July 16, Rhonda Garelick, distinguished professor of English and Journalism at SMU Dallas, for a piece about the good girl/bad girl personas that shadowed Shannen Doherty for much of her life and career. Published in the Los Angeles Times under the heading Shannen Doherty was painted as a bad-girl ‘Veronica’ stereotype. She deserved better: https://tinyurl.com/5tpuxbpa
As Brenda Walsh on “Beverly Hills 90210,” Shannen Doherty represented a bit of reverse typecasting. She was a dark-haired, sultry beauty, her green-eyed gaze peeking out through long bangs, but she played the good girl — a Midwestern virgin lost in the Sodom of Beverly Hills. Similarly cast against type, an angelic-looking blond, Jennie Garth, played Kelly, a worldly and experienced SoCal vixen — Brenda’s best friend and, sometimes, treacherous rival.
Had Aaron Spelling deliberately set out to reverse the Betty/Veronica pop-culture (and deeply Eurocentric) stereotype, in which blonds are virtuous and brunets dangerous? Maybe. (The old Hollywood version of this is the 1950s tabloid feud between sexy brunet Elizabeth Taylor and sweet blond Debbie Reynolds, who were friends before Taylor “stole” Reynolds’ then-husband, Eddie Fisher.)

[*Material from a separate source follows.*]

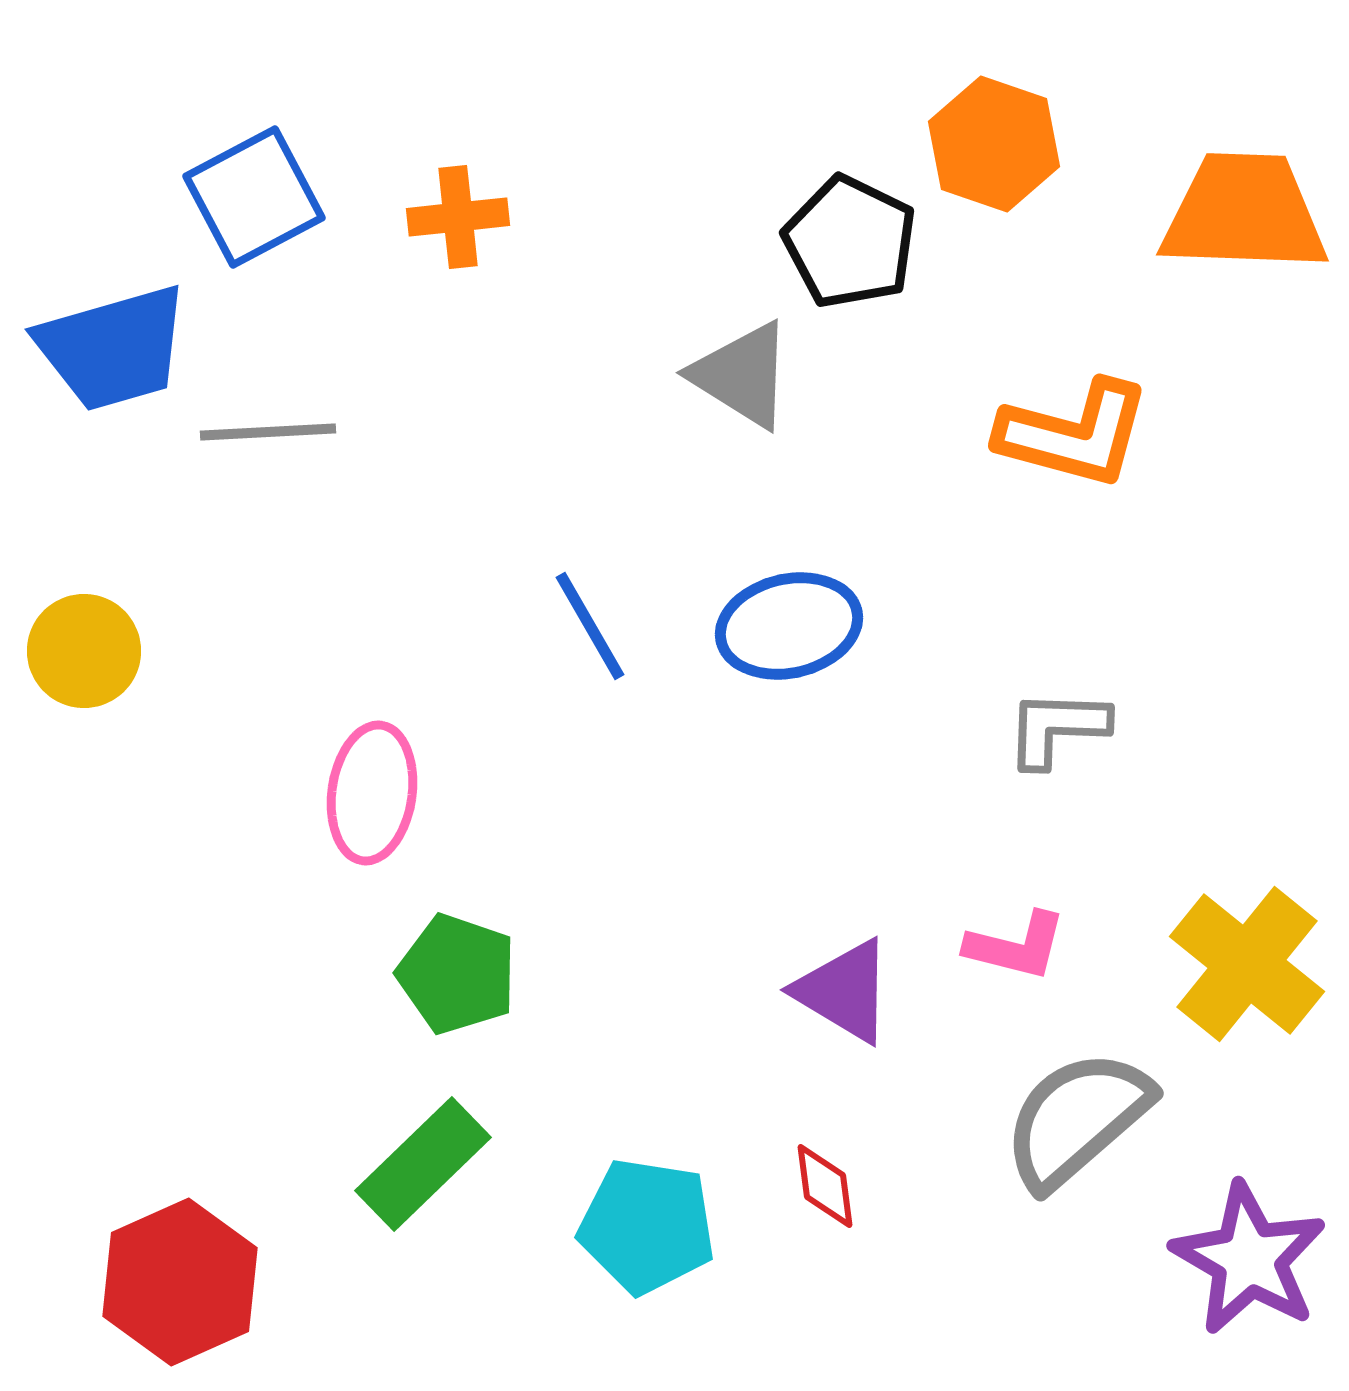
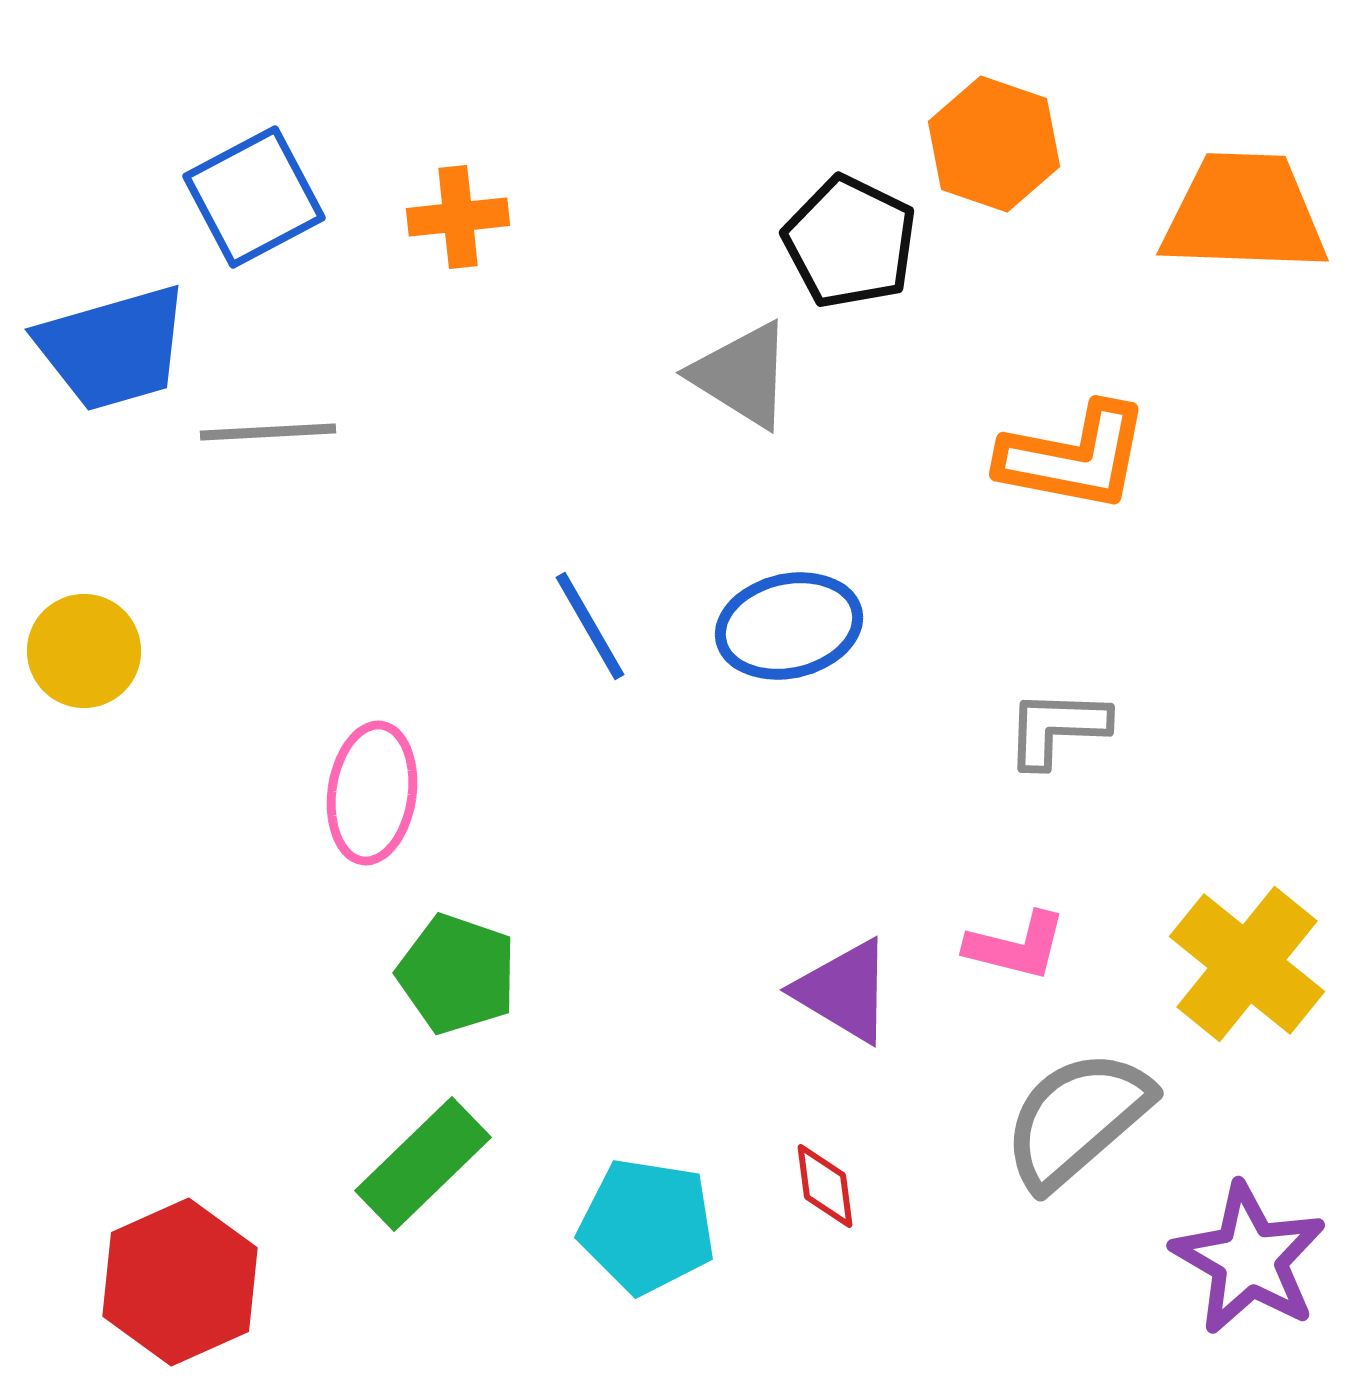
orange L-shape: moved 23 px down; rotated 4 degrees counterclockwise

But the age-old dichotomy came roaring back anyway, in the form of a “90210” backstage plotline: Doherty developed an off-camera “bad girl” reputation. Rumors flew about her allegedly demanding and entitled behavior on set. She was a Veronica, after all. Co-stars — reportedly including Spelling’s daughter, Tori — complained, until finally, in a much-publicized move, Doherty was fired. The fallen angel was expelled from Eden.